**What to do:** How many lines in the entries below include the word "jeżeli"? Respond with the number only.

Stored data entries
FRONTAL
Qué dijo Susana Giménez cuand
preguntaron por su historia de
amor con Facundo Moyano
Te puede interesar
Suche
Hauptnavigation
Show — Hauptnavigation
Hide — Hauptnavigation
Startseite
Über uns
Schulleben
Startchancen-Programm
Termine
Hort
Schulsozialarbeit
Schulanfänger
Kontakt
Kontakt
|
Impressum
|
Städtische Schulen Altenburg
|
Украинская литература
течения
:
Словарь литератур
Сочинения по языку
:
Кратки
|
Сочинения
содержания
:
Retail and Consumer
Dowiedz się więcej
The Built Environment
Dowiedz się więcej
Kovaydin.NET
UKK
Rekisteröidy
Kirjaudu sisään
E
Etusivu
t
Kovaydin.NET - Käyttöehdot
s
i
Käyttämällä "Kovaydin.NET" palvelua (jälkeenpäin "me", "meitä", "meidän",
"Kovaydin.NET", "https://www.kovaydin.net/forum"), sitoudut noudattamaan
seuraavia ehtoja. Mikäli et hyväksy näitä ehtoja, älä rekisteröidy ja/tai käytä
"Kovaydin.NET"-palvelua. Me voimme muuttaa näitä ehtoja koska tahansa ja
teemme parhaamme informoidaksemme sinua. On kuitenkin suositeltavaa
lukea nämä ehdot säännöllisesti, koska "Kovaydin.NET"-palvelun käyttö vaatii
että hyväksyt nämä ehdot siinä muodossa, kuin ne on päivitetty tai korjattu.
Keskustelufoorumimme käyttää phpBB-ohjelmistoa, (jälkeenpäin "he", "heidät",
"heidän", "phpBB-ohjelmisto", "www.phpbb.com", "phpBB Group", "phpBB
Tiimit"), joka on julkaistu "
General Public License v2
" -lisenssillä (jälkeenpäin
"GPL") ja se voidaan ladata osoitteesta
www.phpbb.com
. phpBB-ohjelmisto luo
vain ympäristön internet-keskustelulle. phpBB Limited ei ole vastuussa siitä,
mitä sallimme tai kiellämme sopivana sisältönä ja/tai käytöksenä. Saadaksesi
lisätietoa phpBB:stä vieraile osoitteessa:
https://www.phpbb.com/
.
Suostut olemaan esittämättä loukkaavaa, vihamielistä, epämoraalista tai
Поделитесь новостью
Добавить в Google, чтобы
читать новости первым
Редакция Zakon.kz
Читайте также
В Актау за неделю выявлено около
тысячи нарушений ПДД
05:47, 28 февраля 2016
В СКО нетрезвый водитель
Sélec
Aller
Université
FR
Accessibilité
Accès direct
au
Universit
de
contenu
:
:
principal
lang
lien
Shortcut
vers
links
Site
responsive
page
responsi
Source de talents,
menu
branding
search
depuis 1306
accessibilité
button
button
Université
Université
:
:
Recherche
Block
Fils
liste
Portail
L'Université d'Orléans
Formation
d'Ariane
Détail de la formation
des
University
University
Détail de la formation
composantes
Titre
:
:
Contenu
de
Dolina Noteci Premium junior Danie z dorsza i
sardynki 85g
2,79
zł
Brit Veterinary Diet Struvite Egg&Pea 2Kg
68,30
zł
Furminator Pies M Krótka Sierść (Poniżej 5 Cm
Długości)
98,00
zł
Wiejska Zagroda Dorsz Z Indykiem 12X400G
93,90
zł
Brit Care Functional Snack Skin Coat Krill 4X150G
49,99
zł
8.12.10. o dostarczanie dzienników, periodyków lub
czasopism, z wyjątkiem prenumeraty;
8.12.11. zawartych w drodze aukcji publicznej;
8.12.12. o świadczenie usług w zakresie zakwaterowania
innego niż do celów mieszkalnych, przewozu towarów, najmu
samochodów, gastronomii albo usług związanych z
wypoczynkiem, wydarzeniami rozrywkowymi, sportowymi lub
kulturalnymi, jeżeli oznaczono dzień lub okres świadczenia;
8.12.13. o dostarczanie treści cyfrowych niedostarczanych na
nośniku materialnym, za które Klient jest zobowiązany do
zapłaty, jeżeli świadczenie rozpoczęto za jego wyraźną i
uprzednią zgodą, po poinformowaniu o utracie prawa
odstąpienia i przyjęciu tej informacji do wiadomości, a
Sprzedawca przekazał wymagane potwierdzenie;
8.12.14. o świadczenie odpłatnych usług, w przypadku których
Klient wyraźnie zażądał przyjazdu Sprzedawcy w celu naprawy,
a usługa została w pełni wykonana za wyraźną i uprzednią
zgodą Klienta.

**Solved problem:** 2